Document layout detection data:
↓↓↓
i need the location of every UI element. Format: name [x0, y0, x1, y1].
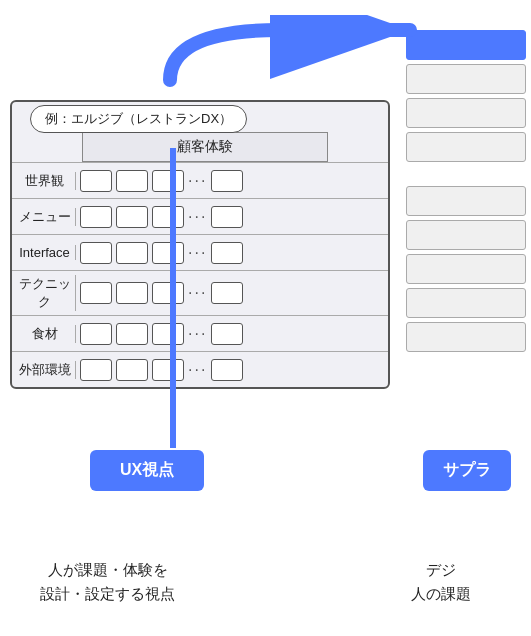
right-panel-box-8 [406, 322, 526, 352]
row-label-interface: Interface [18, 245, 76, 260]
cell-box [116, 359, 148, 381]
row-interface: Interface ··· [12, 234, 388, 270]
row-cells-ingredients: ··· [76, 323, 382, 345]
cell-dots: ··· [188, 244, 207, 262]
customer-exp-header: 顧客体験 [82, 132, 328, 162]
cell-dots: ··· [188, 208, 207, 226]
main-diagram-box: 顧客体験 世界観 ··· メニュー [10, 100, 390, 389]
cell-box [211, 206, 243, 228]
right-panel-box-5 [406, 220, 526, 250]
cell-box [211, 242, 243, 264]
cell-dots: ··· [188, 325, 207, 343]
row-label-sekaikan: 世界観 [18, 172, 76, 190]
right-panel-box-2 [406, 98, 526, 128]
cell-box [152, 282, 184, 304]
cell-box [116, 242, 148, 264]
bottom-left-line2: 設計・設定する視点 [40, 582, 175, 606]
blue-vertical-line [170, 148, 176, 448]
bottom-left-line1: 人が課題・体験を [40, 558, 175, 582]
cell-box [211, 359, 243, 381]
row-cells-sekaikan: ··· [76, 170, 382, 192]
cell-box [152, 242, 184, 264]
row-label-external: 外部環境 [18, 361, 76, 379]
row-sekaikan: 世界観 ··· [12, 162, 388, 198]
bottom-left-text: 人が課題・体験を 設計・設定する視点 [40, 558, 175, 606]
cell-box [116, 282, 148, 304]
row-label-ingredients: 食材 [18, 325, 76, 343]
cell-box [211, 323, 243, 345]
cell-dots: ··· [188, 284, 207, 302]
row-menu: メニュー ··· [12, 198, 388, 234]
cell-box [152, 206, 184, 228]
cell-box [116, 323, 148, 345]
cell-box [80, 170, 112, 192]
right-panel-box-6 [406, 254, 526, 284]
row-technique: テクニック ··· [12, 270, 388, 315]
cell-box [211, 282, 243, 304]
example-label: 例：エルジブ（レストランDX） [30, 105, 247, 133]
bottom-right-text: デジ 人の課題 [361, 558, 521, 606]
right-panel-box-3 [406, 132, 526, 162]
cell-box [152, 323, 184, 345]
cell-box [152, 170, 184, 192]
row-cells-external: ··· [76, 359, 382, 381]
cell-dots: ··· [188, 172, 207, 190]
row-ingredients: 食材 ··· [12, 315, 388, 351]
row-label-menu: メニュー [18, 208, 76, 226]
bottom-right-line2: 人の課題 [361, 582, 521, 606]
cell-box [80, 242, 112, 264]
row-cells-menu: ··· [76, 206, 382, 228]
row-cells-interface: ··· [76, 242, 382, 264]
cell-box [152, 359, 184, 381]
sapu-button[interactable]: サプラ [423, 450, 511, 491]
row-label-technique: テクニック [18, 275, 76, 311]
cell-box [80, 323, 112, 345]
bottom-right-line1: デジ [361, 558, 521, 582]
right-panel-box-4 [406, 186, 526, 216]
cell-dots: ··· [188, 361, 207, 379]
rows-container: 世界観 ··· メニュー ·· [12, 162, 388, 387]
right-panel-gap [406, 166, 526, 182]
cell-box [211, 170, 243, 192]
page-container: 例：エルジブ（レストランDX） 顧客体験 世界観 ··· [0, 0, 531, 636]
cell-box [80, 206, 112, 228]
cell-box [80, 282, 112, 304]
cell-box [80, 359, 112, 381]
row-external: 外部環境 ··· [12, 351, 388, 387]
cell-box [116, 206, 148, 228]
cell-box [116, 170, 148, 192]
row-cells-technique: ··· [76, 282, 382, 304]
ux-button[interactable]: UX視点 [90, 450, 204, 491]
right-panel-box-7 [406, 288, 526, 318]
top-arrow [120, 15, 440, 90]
↑↑↑
↓↓↓
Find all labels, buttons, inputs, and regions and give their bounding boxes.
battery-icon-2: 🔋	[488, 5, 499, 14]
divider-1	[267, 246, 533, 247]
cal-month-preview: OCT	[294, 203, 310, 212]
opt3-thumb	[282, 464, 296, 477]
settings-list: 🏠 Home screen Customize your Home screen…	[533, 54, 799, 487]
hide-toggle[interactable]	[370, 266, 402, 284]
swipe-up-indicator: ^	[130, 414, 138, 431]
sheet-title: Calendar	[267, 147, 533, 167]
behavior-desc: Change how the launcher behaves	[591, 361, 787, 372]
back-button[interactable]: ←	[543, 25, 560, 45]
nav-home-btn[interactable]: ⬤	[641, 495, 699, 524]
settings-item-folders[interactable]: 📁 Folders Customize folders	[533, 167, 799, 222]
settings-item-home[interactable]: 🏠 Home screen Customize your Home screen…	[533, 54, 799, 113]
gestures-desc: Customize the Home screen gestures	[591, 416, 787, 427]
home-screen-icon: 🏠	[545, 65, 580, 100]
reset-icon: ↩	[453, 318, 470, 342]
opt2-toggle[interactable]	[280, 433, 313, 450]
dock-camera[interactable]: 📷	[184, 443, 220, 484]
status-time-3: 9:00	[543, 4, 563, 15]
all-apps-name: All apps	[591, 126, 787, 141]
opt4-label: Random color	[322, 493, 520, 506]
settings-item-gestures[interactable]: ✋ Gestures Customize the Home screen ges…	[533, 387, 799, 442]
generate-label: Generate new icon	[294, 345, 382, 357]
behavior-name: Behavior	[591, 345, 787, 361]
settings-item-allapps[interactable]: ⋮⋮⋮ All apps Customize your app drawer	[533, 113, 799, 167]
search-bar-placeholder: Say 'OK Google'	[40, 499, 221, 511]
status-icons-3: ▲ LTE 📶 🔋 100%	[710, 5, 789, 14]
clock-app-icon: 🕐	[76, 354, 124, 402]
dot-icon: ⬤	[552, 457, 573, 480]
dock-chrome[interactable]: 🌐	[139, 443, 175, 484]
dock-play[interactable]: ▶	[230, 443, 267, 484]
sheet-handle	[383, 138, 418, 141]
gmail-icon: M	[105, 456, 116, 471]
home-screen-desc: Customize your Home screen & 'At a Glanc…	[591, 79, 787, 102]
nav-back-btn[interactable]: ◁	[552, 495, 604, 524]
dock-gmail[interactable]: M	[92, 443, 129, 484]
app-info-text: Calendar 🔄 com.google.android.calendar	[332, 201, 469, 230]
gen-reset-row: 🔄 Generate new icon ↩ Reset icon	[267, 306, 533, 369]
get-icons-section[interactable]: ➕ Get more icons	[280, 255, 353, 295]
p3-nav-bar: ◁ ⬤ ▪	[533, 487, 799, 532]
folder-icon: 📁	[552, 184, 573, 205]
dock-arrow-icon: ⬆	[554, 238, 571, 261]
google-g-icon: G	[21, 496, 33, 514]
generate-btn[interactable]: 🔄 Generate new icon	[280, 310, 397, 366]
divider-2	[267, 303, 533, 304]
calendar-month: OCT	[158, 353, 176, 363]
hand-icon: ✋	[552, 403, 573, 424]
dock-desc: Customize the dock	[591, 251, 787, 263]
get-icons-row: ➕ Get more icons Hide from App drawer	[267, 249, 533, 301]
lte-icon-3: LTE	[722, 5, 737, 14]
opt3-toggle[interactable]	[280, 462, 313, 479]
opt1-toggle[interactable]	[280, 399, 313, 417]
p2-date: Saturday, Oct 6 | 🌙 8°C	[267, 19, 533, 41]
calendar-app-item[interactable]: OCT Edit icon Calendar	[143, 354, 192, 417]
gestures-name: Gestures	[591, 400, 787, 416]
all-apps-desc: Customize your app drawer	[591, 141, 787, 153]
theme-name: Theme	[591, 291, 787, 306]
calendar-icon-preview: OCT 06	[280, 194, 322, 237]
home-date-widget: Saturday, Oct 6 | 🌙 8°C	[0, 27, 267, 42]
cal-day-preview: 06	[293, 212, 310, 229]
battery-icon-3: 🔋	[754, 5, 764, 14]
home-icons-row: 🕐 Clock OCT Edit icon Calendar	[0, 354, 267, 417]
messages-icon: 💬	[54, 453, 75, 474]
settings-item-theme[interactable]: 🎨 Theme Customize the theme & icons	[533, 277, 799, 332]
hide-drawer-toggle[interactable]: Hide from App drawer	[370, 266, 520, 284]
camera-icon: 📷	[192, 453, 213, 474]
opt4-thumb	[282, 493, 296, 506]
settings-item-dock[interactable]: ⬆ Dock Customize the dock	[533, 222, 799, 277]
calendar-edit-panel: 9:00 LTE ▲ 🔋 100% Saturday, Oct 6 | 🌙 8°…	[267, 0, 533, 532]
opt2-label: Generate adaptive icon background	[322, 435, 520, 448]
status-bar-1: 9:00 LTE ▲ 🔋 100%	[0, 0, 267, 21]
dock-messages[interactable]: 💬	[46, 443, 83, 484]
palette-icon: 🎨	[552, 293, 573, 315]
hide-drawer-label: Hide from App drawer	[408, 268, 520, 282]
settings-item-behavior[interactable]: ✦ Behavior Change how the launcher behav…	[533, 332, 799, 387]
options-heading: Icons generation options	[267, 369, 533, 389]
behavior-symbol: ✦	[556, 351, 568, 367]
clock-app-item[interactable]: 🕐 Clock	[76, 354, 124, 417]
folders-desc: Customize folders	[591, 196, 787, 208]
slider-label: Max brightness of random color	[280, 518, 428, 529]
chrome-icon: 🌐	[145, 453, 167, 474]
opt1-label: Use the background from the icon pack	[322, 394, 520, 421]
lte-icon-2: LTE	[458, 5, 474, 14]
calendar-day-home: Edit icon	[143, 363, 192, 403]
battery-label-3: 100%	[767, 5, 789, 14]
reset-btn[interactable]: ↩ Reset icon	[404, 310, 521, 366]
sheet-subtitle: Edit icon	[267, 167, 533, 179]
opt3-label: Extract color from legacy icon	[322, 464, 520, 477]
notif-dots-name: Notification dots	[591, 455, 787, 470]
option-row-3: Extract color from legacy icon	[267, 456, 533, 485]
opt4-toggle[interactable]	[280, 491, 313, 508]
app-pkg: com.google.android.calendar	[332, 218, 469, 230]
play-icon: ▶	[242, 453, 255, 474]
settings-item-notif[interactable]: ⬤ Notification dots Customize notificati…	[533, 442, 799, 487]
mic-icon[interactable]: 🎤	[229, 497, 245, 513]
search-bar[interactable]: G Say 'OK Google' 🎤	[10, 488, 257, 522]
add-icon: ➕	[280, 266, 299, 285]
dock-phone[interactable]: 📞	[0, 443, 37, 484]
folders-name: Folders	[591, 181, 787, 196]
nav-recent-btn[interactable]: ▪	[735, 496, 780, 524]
↑↑↑
Exercise description:
Search the data for "text". Copy each line that has it.

Exercise response:
bottom-left-text: 人が課題・体験を 設計・設定する視点 [40, 558, 175, 606]
bottom-right-text: デジ 人の課題 [361, 558, 521, 606]
app-info-text: Calendar 🔄 com.google.android.calendar	[332, 201, 469, 230]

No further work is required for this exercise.